**RECORDS FOR THE EXERCISE**
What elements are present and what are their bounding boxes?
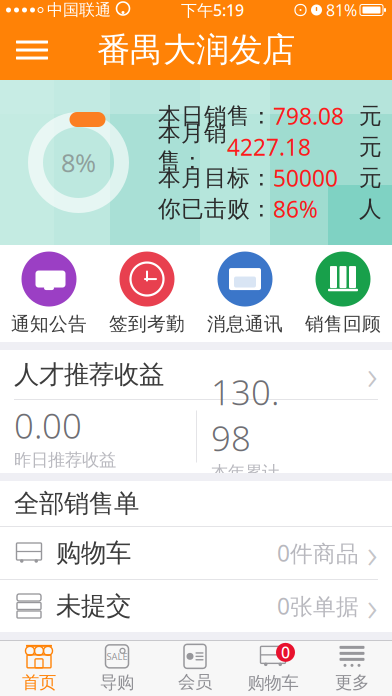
staticText: 本月目标： — [158, 164, 273, 192]
staticText: 通知公告 — [11, 312, 87, 335]
staticText: 130.98 — [211, 369, 279, 461]
staticText: 4227.18 — [227, 132, 311, 162]
staticText: 番禺大润发店 — [97, 30, 295, 70]
staticText: 0张单据 — [277, 591, 359, 621]
staticText: › — [367, 348, 378, 401]
staticText: 中国联通 — [47, 0, 111, 20]
staticText: 本月销售： — [158, 119, 227, 175]
staticText: 81% — [326, 0, 357, 21]
staticText: 购物车 — [56, 537, 131, 568]
staticText: 消息通讯 — [207, 312, 283, 335]
staticText: 0 — [281, 642, 290, 663]
button[interactable]: 签到考勤 — [98, 245, 196, 342]
button[interactable]: 人才推荐收益 — [0, 350, 392, 399]
staticText: 0.00 — [14, 402, 82, 448]
staticText: 首页 — [22, 672, 56, 693]
button[interactable]: 0 — [234, 641, 312, 696]
staticText: 0件商品 — [277, 538, 359, 568]
button[interactable]: SALE — [78, 641, 156, 696]
button[interactable]: 未提交 — [0, 580, 392, 632]
staticText: 8% — [61, 146, 96, 179]
staticText: 50000 — [273, 163, 338, 193]
button[interactable]: 销售回顾 — [294, 245, 392, 342]
staticText: 人才推荐收益 — [14, 359, 164, 390]
button[interactable]: 首页 — [0, 641, 78, 696]
button[interactable]: 购物车 — [0, 527, 392, 579]
staticText: 元 — [359, 102, 382, 130]
staticText: 更多 — [335, 672, 369, 693]
staticText: 全部销售单 — [14, 488, 139, 519]
staticText: 本年累计推荐收益 — [211, 462, 279, 504]
staticText: 签到考勤 — [109, 312, 185, 335]
staticText: 销售回顾 — [305, 312, 381, 335]
button[interactable]: Menu — [0, 20, 64, 80]
button[interactable]: 更多 — [312, 641, 392, 696]
staticText: 798.08 — [273, 101, 344, 131]
staticText: › — [367, 579, 378, 632]
button[interactable]: 消息通讯 — [196, 245, 294, 342]
staticText: 购物车 — [248, 672, 298, 694]
staticText: 未提交 — [56, 590, 131, 622]
staticText: 昨日推荐收益 — [14, 449, 116, 471]
staticText: 本日销售： — [158, 102, 273, 130]
button[interactable]: 通知公告 — [0, 245, 98, 342]
staticText: 元 — [359, 164, 382, 192]
staticText: 下午5:19 — [181, 0, 244, 21]
staticText: 你已击败： — [158, 195, 273, 223]
staticText: 元 — [359, 133, 382, 161]
staticText: 86% — [273, 194, 318, 224]
staticText: 会员 — [178, 671, 212, 693]
staticText: 导购 — [100, 672, 134, 693]
staticText: 人 — [359, 195, 382, 223]
staticText: SALE — [106, 650, 128, 663]
button[interactable]: 会员 — [156, 641, 234, 696]
staticText: › — [367, 526, 378, 580]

**TASK STATEMENT**
Everything in the records above except the pictures is to be reproduced word for word.

**OUTPUT FOR THIS EXERCISE**
What elements are present and what are their bounding boxes?
staticText: 本月目标： — [158, 164, 273, 192]
staticText: 通知公告 — [11, 312, 87, 335]
staticText: 130.98 — [211, 369, 279, 461]
staticText: 4227.18 — [227, 132, 311, 162]
staticText: 番禺大润发店 — [97, 30, 295, 70]
staticText: 0张单据 — [277, 591, 359, 621]
staticText: › — [367, 348, 378, 401]
staticText: 中国联通 — [47, 0, 111, 20]
staticText: 本月销售： — [158, 119, 227, 175]
staticText: 81% — [326, 0, 357, 21]
staticText: 购物车 — [56, 537, 131, 568]
staticText: 消息通讯 — [207, 312, 283, 335]
staticText: 0 — [281, 642, 290, 663]
button[interactable]: 签到考勤 — [98, 245, 196, 342]
button[interactable]: 人才推荐收益 — [0, 350, 392, 399]
staticText: 0.00 — [14, 402, 82, 448]
staticText: 首页 — [22, 672, 56, 693]
button[interactable]: 0 — [234, 641, 312, 696]
staticText: 0件商品 — [277, 538, 359, 568]
button[interactable]: SALE — [78, 641, 156, 696]
button[interactable]: 未提交 — [0, 580, 392, 632]
staticText: 8% — [61, 146, 96, 179]
staticText: 50000 — [273, 163, 338, 193]
button[interactable]: 销售回顾 — [294, 245, 392, 342]
staticText: 人才推荐收益 — [14, 359, 164, 390]
button[interactable]: 首页 — [0, 641, 78, 696]
button[interactable]: 购物车 — [0, 527, 392, 579]
staticText: 元 — [359, 102, 382, 130]
staticText: 更多 — [335, 672, 369, 693]
staticText: 全部销售单 — [14, 488, 139, 519]
staticText: 本年累计推荐收益 — [211, 462, 279, 504]
staticText: 签到考勤 — [109, 312, 185, 335]
staticText: 销售回顾 — [305, 312, 381, 335]
button[interactable]: Menu — [0, 20, 64, 80]
button[interactable]: 更多 — [312, 641, 392, 696]
staticText: 798.08 — [273, 101, 344, 131]
staticText: › — [367, 579, 378, 632]
button[interactable]: 消息通讯 — [196, 245, 294, 342]
staticText: 购物车 — [248, 672, 298, 694]
staticText: 未提交 — [56, 590, 131, 622]
staticText: 昨日推荐收益 — [14, 449, 116, 471]
staticText: 本日销售： — [158, 102, 273, 130]
button[interactable]: 通知公告 — [0, 245, 98, 342]
staticText: 元 — [359, 164, 382, 192]
staticText: 下午5:19 — [181, 0, 244, 21]
staticText: 你已击败： — [158, 195, 273, 223]
staticText: 元 — [359, 133, 382, 161]
staticText: 86% — [273, 194, 318, 224]
staticText: 会员 — [178, 671, 212, 693]
staticText: 导购 — [100, 672, 134, 693]
staticText: 人 — [359, 195, 382, 223]
staticText: SALE — [106, 650, 128, 663]
button[interactable]: 会员 — [156, 641, 234, 696]
staticText: › — [367, 526, 378, 580]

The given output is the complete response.